EME around New Moon - the Icarus offset

Every (lunar) month the sun and moon get very close in the sky. This is "New Moon" when the moon is (almost) directly between the earth and the sun. If the alignment is exactly correct, we get a solar eclipse, but most of the time the alignment is such that the moon passes very close to the sun, but not in front of it. The sun is s very strong emitter of electromagnetic radiation, including all radio frequencies. Clearly this makes EME operation difficult because the noise from the sun can overwhelm weak EME echoes.

How much interference the sun causes depends on how close the moon gets to it and the beamwidth of the antenna in use. If the moon is 3 degrees from the sun and you have a 3ft dish on 10Ghz with a full 3dB beamwidth of 0.65 degrees, the sun noise isn't going to cause a problem. However if this same dish is used at 1296MHz, where the full 3dB beamwidth is around 5.2 degrees, then you will see significant sun noise when pointing at the moon.

You might think there's nothing you can do about this other than wait a day for the moon to move past the sun, but in fact that's often not your only option. You can move the dish off the moon (in the direction away from the sun) and get a better SNR on echoes. Under some conditions you can get a MUCH better echo SNR, maybe 6dB better. This all comes from the fact that the gain of an antenna doesn't fall off uniformly with angle. At the center of the bean, gain changes quite slowly as you move off axis, but at the edge of the bean is changes quite fast, as shown below:

Let's look at some numbers for a 3m dish at 1296 MHz

  • In the center of the mean, the gain loss is 0dB (by definition)
  • 1 degree off axis the gain drops by about 0.5dB
  • 2 degrees off axis the gain drops by about 2dB
  • 3 degrees off axis the gain drops by about 4.5dB
  • 4 degrees off axis the gain drops by about 8dB

    Let's say the moon is 2 degrees from the sun. When the antenna is pointed directly at the moon Dx echoes will be received at full strength, but sun noise will only be 2dB less than with the antenna pointed directly at the sun. Now let's move the antenna by 2 degrees, in the direction away from the sun. The DX echo strength will drop by 2db, but the sun noise will now be 8dB lower then with the antenna pointed at the sun. So although the absolute echo signal strength has gone down by 2dB, the Signal to Noise Ratio (SNR) has improved since the sun noise has gone down by 6dB. So, to a first approximation, the SNR will improve by about 4dB

    This isn't just a theoretical exercise. Today (September 25th 2022) the sun and moon were within a few degrees. With the antenna offset by 2 degrees from the moon (in the direction away from the sun), a saw about a 5dB improvement in the SNR of Dx echoes. For example, in one case SNR was -18 when the dish was aimed at the moon, but this improved to -13dB when the dish was offset by 2 degrees from the moon in the direction away from the sun. Note that during a full QSO, you need to point at the moon when transmitting, and only offset the aiming when receiving the DX station.

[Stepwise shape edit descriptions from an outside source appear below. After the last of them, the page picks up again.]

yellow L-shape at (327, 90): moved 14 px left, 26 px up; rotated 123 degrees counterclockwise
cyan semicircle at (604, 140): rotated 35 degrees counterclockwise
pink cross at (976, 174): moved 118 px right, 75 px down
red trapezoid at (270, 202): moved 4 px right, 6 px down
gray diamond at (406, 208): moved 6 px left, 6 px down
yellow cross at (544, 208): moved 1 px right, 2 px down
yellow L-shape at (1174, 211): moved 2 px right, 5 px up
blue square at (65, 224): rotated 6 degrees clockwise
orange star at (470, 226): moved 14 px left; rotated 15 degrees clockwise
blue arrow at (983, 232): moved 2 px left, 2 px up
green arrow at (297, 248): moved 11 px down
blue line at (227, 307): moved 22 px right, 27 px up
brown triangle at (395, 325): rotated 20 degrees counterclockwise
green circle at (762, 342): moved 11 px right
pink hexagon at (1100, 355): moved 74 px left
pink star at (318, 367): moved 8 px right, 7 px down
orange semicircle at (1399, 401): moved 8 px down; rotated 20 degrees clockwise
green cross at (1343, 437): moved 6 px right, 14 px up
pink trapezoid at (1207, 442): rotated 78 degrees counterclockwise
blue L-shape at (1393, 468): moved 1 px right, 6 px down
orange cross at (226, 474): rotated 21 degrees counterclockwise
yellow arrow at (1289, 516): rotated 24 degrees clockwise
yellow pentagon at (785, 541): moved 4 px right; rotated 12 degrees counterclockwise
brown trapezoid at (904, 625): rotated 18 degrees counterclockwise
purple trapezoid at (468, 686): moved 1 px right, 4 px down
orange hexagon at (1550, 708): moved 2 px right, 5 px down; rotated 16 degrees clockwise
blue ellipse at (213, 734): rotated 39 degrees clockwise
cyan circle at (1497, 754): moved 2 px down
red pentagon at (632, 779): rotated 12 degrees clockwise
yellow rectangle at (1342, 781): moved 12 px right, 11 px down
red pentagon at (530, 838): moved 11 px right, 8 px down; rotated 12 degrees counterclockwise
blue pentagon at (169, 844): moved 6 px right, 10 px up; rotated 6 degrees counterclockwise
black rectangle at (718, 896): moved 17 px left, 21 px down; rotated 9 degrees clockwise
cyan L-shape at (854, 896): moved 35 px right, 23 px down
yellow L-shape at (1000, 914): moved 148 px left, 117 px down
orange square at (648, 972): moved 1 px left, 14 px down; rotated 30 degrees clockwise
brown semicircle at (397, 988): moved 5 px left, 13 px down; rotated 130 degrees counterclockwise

    If you want to play with numbers...

    If we assume that the beam profile out to the -10dB points is Gaussian (which is a reasonably good approximation), then the loss of gain vs. the pointing offset (measured in units of the 3dB beamwidth) can be estimated as below"

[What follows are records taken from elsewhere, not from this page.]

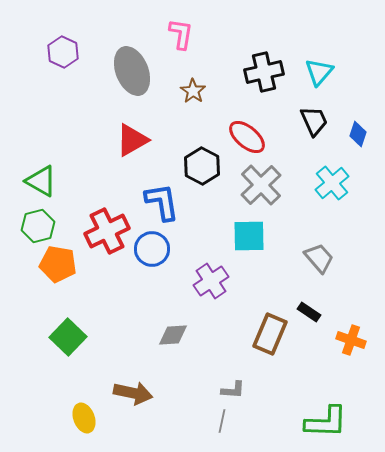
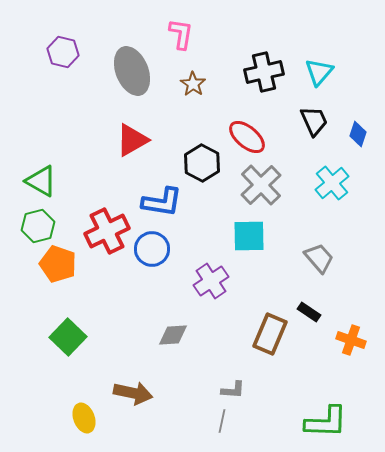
purple hexagon: rotated 12 degrees counterclockwise
brown star: moved 7 px up
black hexagon: moved 3 px up
blue L-shape: rotated 108 degrees clockwise
orange pentagon: rotated 9 degrees clockwise
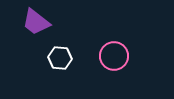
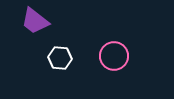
purple trapezoid: moved 1 px left, 1 px up
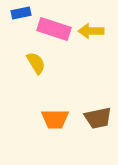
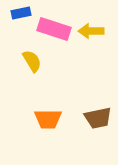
yellow semicircle: moved 4 px left, 2 px up
orange trapezoid: moved 7 px left
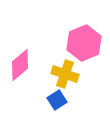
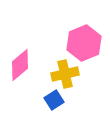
yellow cross: rotated 32 degrees counterclockwise
blue square: moved 3 px left
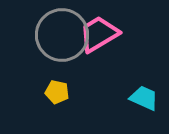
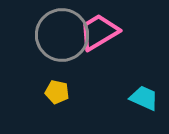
pink trapezoid: moved 2 px up
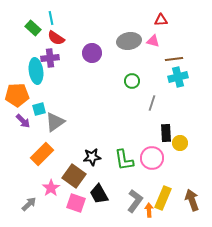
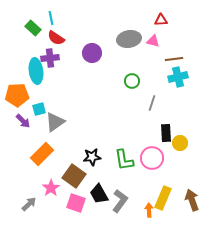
gray ellipse: moved 2 px up
gray L-shape: moved 15 px left
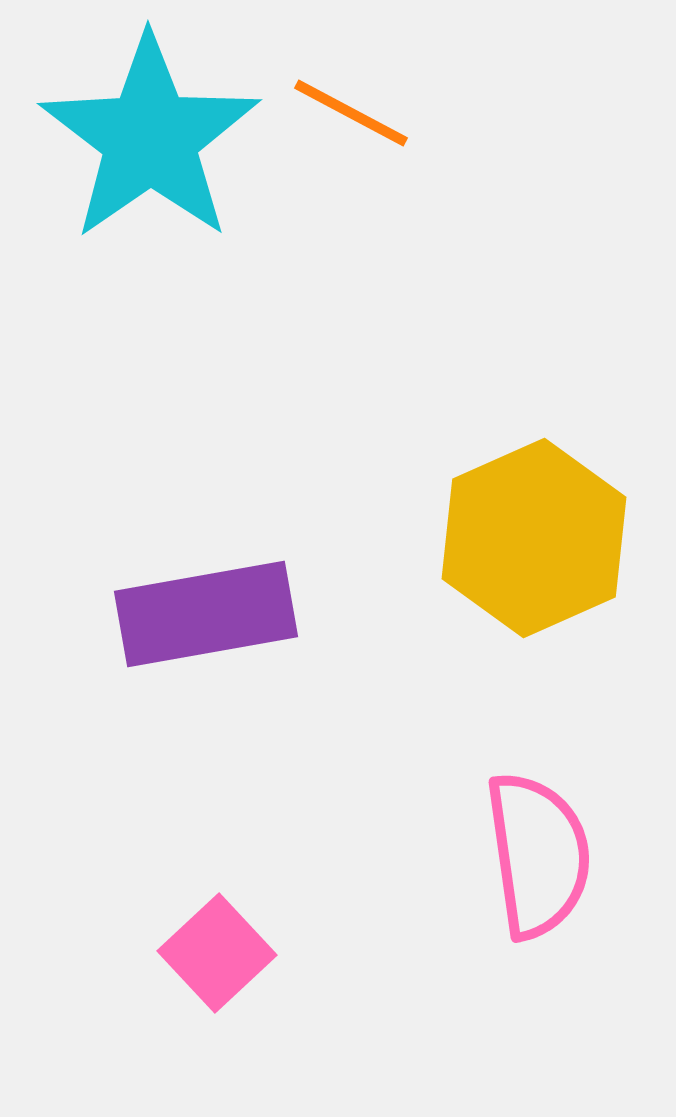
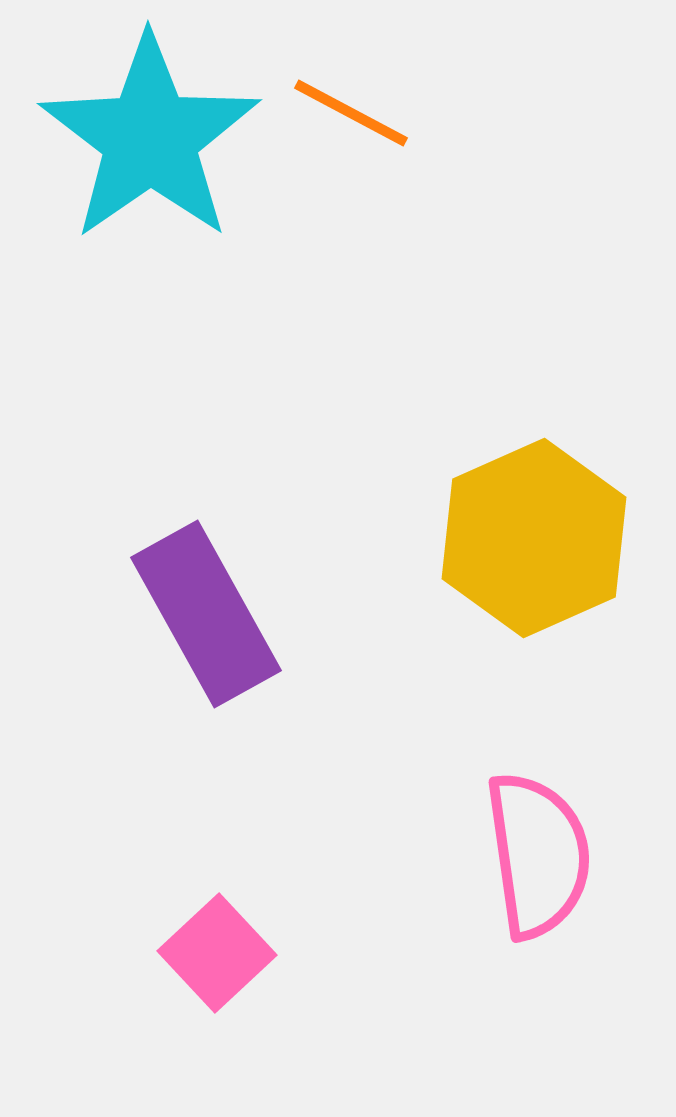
purple rectangle: rotated 71 degrees clockwise
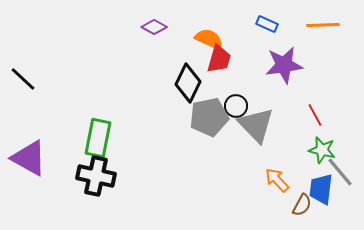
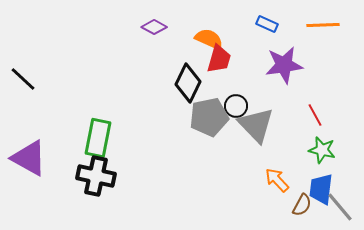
gray line: moved 35 px down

    The reason for the unusual units of "3dB beamwidths" is that the 3dB beamwidth of an antenna is usually known, or for a parabolic dish can be estimated by:

    3dB beamwidth = 70*lambda/D

    where D is the dish diameter and lambda is the wavelength (measures in the same units, e.g. cm)

    So you can see from the graph that if you target is 0.5 Full 3dB beamwidths off the target, the gain loss is 3dB (as you would expect!). So for a 3m dish at 1296, where the 3dB beamwidth is about 5.2 degrees, if you are beaming 2.6 degrees from the moon, Dx echoes will be 3dB down.

    Self echo strength may also improved an offset applied, but the effect was not quite so large. In this case the loss of gain applied to both Tx and Rx, so the Tx ERP in the direction of the moon is lower with the offset aiming, Despite this, the lower sun noise with the dish offset from the moon can result in an overall increase in the SNR of echoes.

    While in principle everything can be calculated if the beam profile of the antenna is known (or estimated as shown in the plot above), it's easier just to change where to antenna is aimed and see if SRN improves! In general the technique of aiming the antenna slightly off the moon might be expected to work when the sun-moon separation is similar to the beamwidth of the antenna. If you are using an antenna control program like PStRotator, this is very easy to do.

    For want of a better term, maybe this offset should be referred to as a Icarus offset - a need to move away from the sun when you get too close!